Ranked Recap: Queensland Ladies Classic

By Matt Stevens
May 18, 2021

Buzzing Bee Achieves Dream in Winning QLC Title

An old friend to the sport and many within it finally etched her name into the champion list of the Queensland Ladies Classic (QLC), the third-ranked event in the women’s division for 2021.  

The 22nd winner of the prestigious event would be none other than Queenslander Bianca Flanagan. Affectionately known as Bee to many, the soon to be 35-year old’s victory would add to the growing trend of ranked event winners making a triumphant return from a break from the sport after claiming the title at Caboolture Bowl over the weekend.

It’s been a few years since Bianca laced up the shoes for a ranked event, last competing at the 2019’s NSW Open.
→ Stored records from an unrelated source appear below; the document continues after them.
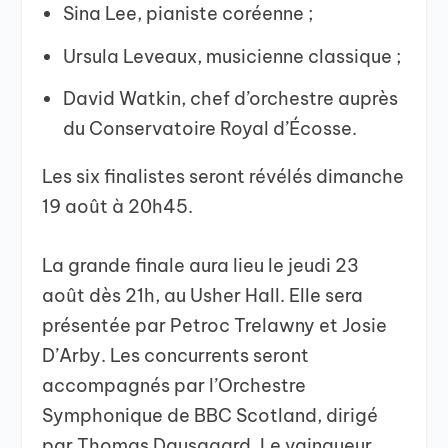
Sina Lee, pianiste coréenne ;
Ursula Leveaux, musicienne classique ;
David Watkin, chef d’orchestre auprès
du Conservatoire Royal d’Écosse.
Les six finalistes seront révélés dimanche
19 août à 20h45.
La grande finale aura lieu le jeudi 23
août dès 21h, au Usher Hall. Elle sera
présentée par Petroc Trelawny et Josie
D’Arby. Les concurrents seront
accompagnés par l’Orchestre
Symphonique de BBC Scotland, dirigé
par Thomas Dausgaard. Le vainqueur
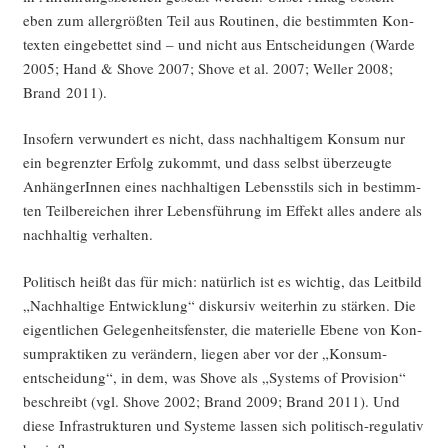
eben zum aller­größ­ten Teil aus Rou­ti­nen, die bestimm­ten Kon­
tex­ten ein­ge­bet­tet sind – und nicht aus Ent­schei­dun­gen (War­de
2005; Hand & Sho­ve 2007; Sho­ve et al. 2007; Wel­ler 2008;
Brand 2011).
Inso­fern ver­wun­dert es nicht, dass nach­hal­ti­gem Kon­sum nur
ein begrenz­ter Erfolg zukommt, und dass selbst über­zeug­te
Anhän­ge­rIn­nen eines nach­hal­ti­gen Lebens­stils sich in bestimm­
ten Teil­be­rei­chen ihrer Lebens­füh­rung im Effekt alles ande­re als
nach­hal­tig verhalten.
Poli­tisch heißt das für mich: natür­lich ist es wich­tig, das Leit­bild
„Nach­hal­ti­ge Ent­wick­lung“ dis­kur­siv wei­ter­hin zu stär­ken. Die
eigent­li­chen Gele­gen­heits­fens­ter, die mate­ri­el­le Ebe­ne von Kon­
sum­prak­ti­ken zu ver­än­dern, lie­gen aber vor der „Kon­sum­
entschei­dung“, in dem, was Sho­ve als „Sys­tems of Pro­vi­si­on“
beschreibt (vgl. Sho­ve 2002; Brand 2009; Brand 2011). Und
die­se Infra­struk­tu­ren und Sys­te­me las­sen sich poli­tisch-regu­la­tiv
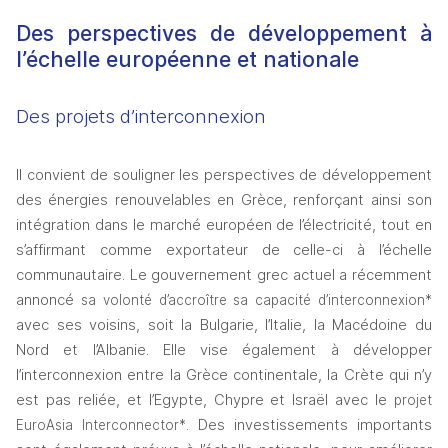
Des perspectives de développement à 
l’échelle européenne et nationale 
Des projets d’interconnexion
Il convient de souligner les perspectives de développement 
des énergies renouvelables en Grèce, renforçant ainsi son 
intégration dans le marché européen de l’électricité, tout en 
s’affirmant comme exportateur de celle-ci à l’échelle 
communautaire. Le gouvernement grec actuel a récemment 
annoncé 
sa volonté d’accroître sa capacité d’interconnexion*
avec ses voisins, soit la Bulgarie, l’Italie, la Macédoine du 
Nord et l’Albanie. Elle vise également à développer 
l’interconnexion entre la Grèce continentale, la Crète qui n’y 
est pas reliée, et l’Egypte, Chypre et Israël avec le 
projet 
. Des investissements importants 
EuroAsia Interconnector*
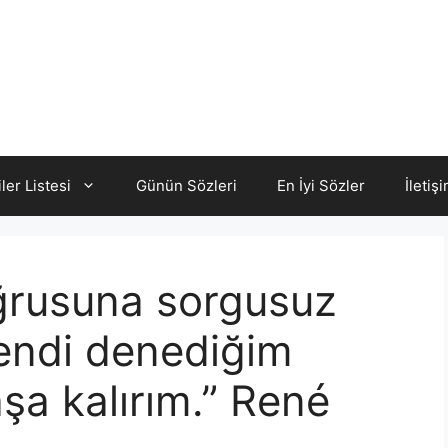
iler Listesi
Günün Sözleri
En İyi Sözler
İletiş
oğrusuna sorgusuz
endi denediğim
şa kalırım.” René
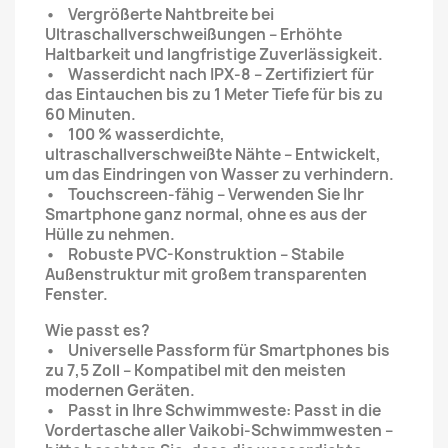
• Vergrößerte Nahtbreite bei
Ultraschallverschweißungen – Erhöhte
Haltbarkeit und langfristige Zuverlässigkeit.
• Wasserdicht nach IPX-8 – Zertifiziert für
das Eintauchen bis zu 1 Meter Tiefe für bis zu
60 Minuten.
• 100 % wasserdichte,
ultraschallverschweißte Nähte – Entwickelt,
um das Eindringen von Wasser zu verhindern.
• Touchscreen-fähig – Verwenden Sie Ihr
Smartphone ganz normal, ohne es aus der
Hülle zu nehmen.
• Robuste PVC-Konstruktion – Stabile
Außenstruktur mit großem transparenten
Fenster.
Wie passt es?
• Universelle Passform für Smartphones bis
zu 7,5 Zoll – Kompatibel mit den meisten
modernen Geräten.
• Passt in Ihre Schwimmweste: Passt in die
Vordertasche aller Vaikobi-Schwimmwesten –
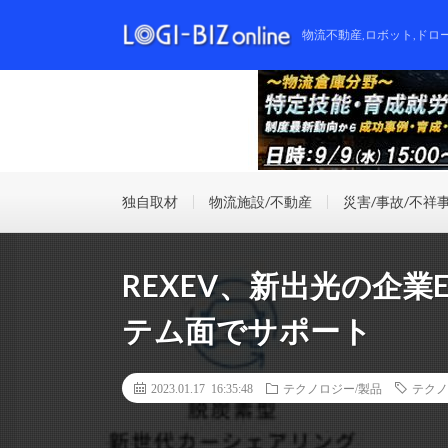
物流不動産,ロボット,ドロ
独自取材
物流施設/不動産
災害/事故/不祥
REXEV、新出光の企
テム面でサポート
2023.01.17 16:35:48
テクノロジー/製品
テクノ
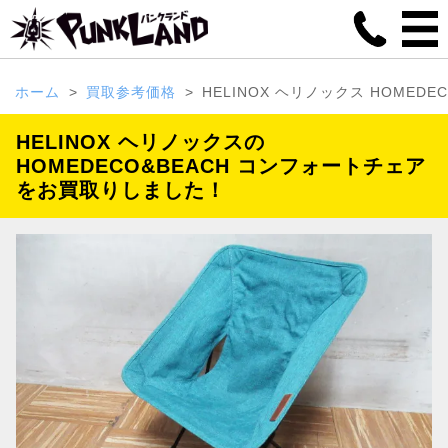
ホーム
買取参考価格
HELINOX ヘリノックス HOME
HELINOX ヘリノックスの
HOMEDECO&BEACH コンフォートチェア
をお買取りしました！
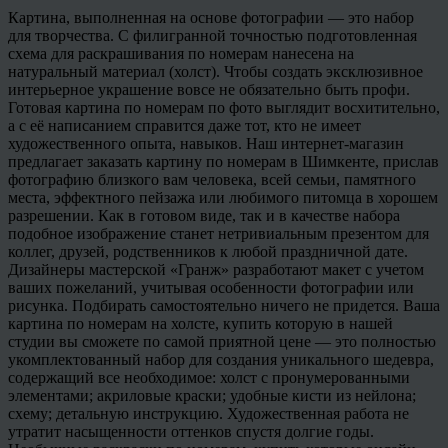
Картина, выполненная на основе фотографии — это набор
для творчества. С филигранной точностью подготовленная
схема для раскрашивания по номерам нанесена на
натуральный материал (холст). Чтобы создать эксклюзивное
интерьерное украшение вовсе не обязательно быть профи.
Готовая картина по номерам по фото выглядит восхитительно,
а с её написанием справится даже тот, кто не имеет
художественного опыта, навыков. Наш интернет-магазин
предлагает заказать картину по номерам в Шимкенте, прислав
фотографию близкого вам человека, всей семьи, памятного
места, эффектного пейзажа или любимого питомца в хорошем
разрешении. Как в готовом виде, так и в качестве набора
подобное изображение станет нетривиальным презентом для
коллег, друзей, родственников к любой праздничной дате.
Дизайнеры мастерской «Гранж» разработают макет с учетом
ваших пожеланий, учитывая особенности фотографии или
рисунка. Подбирать самостоятельно ничего не придется. Ваша
картина по номерам на холсте, купить которую в нашей
студии вы сможете по самой приятной цене — это полностью
укомплектованный набор для создания уникального шедевра,
содержащий все необходимое: холст с пронумерованными
элементами; акриловые краски; удобные кисти из нейлона;
схему; детальную инструкцию. Художественная работа не
утратит насыщенности оттенков спустя долгие годы.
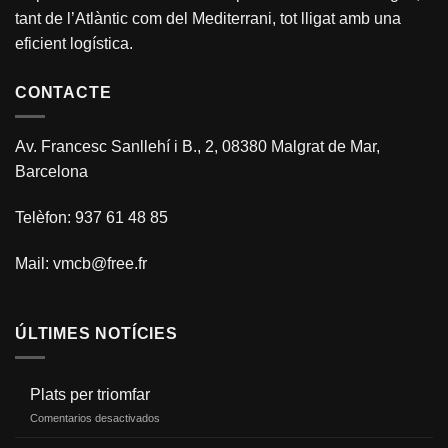
tant de l’Atlàntic com del Mediterrani, tot lligat amb una
eficient logística.
CONTACTE
Av. Francesc Sanllehí i B., 2, 08380 Malgrat de Mar,
Barcelona
Telèfon: 937 61 48 85
Mail:
vmcb@free.fr
ÚLTIMES NOTÍCIES
Plats per triomfar
Comentarios desactivados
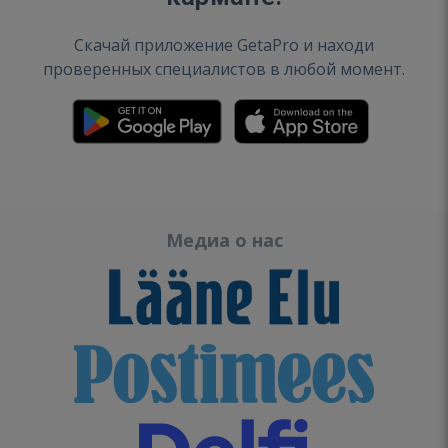
Скачай приложение GetaPro и находи
проверенных специалистов в любой момент.
Медиа о нас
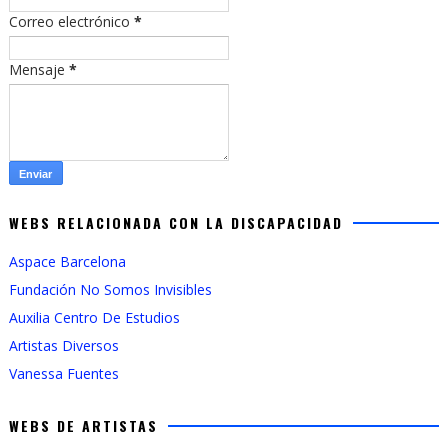
Correo electrónico
*
Mensaje
*
WEBS RELACIONADA CON LA DISCAPACIDAD
Aspace Barcelona
Fundación No Somos Invisibles
Auxilia Centro De Estudios
Artistas Diversos
Vanessa Fuentes
WEBS DE ARTISTAS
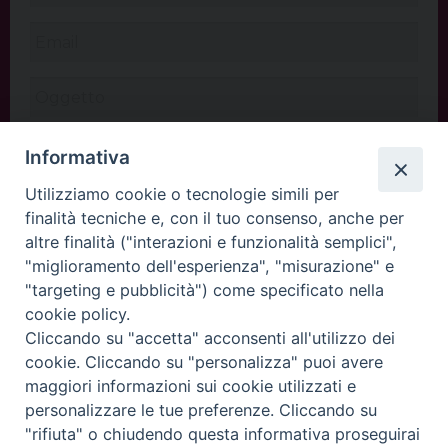
Informativa
Utilizziamo cookie o tecnologie simili per
finalità tecniche e, con il tuo consenso, anche per
altre finalità ("interazioni e funzionalità semplici",
"miglioramento dell'esperienza", "misurazione" e
"targeting e pubblicità") come specificato nella
cookie policy.
Cliccando su "accetta" acconsenti all'utilizzo dei
INVIA
cookie. Cliccando su "personalizza" puoi avere
maggiori informazioni sui cookie utilizzati e
personalizzare le tue preferenze. Cliccando su
"rifiuta" o chiudendo questa informativa proseguirai
Copyright©
ChiesadiPadova2022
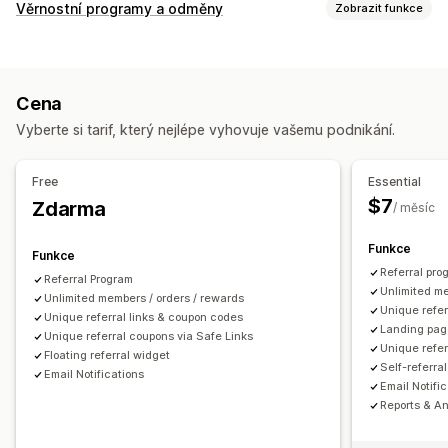
Možnosti provize
Věrnostní programy a odměny
Zobrazit funkce
Automatizovaná pravidla
Období zrání
Sledování
Typy programů
Vlastní provize
Výkonnostní prémie
Provize z produktu
Programy odměn
Úrovně VIP
Affiliate programy
Referraly
Odstupňované výhody
Cena
Vlastní programy
Správa referralů
Vyberte si tarif, který nejlépe vyhovuje vašemu podnikání.
Odměny, které můžete nabízet
Sledování úspěchů
Affiliate odkazy
Analytika
Slevy
Kupóny
Doprava zdarma
Produkty zdarma
Provize
Automatické sledování
Slevy
Sledování e-mailů
Free
Essential
Automaticky otevíraná okna po nákupu
$7
Zdarma
/ měsíc
Sledování produktů
Ochrana proti podvodům
Funkce
Sledování v reálném čase
Funkce
Referral pro
Referral Program
Prostředí pro affiliate partnery
Unlimited me
Unlimited members / orders / rewards
Unique refer
Vlastní panely
Vytváření stránek
Vlastní registrace
Unique referral links & coupon codes
Landing pag
Unique referral coupons via Safe Links
Značkový portál
Vlastní doména
Vlastní formuláře
Unique refer
Floating referral widget
Vlastní prosazování značky
Self-referra
Email Notifications
Email Notifi
Platby
Reports & An
Bankovní převody
Automatické platby
Hromadné výplaty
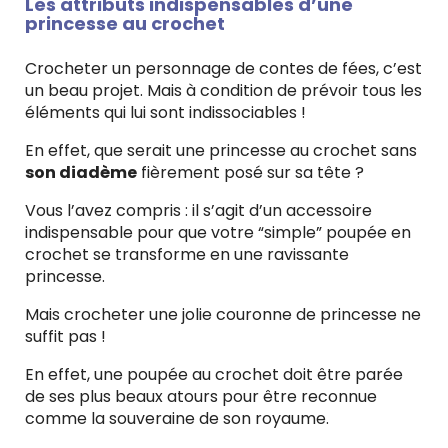
Les attributs indispensables d’une
princesse au crochet
Crocheter un personnage de contes de fées, c’est
un beau projet. Mais à condition de prévoir tous les
éléments qui lui sont indissociables !
En effet, que serait une princesse au crochet sans
son diadème
fièrement posé sur sa tête ?
Vous l’avez compris : il s’agit d’un accessoire
indispensable pour que votre “simple” poupée en
crochet se transforme en une ravissante
princesse.
Mais crocheter une jolie couronne de princesse ne
suffit pas !
En effet, une poupée au crochet doit être parée
de ses plus beaux atours pour être reconnue
comme la souveraine de son royaume.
Sporting one of the more impressive bowling resumes out there. Life is now different for Bee. A TBA staff member for many years, Bee made the switch to become a nurse a few years ago. A return to the lanes never officially on the cards, yet a desire to bowl certain events was always something she wanted to continue.

“Ladies Classic will always be one of those special events that I will always bowl”, explained Bee. “A return to bowling full time was always a maybe, as I don’t want to lock myself in to feel the pressure. Not having the pressure and expectation I must do something makes it easier”.

Not since the 2015 Queensland Ladies Classic (QLC) had the event received so many entries. A total of 54 bowlers would make up the quality field of ladies vying for glory in the popular event in the sunshine state. For the eventual winner, the QLC is one event close to her heart.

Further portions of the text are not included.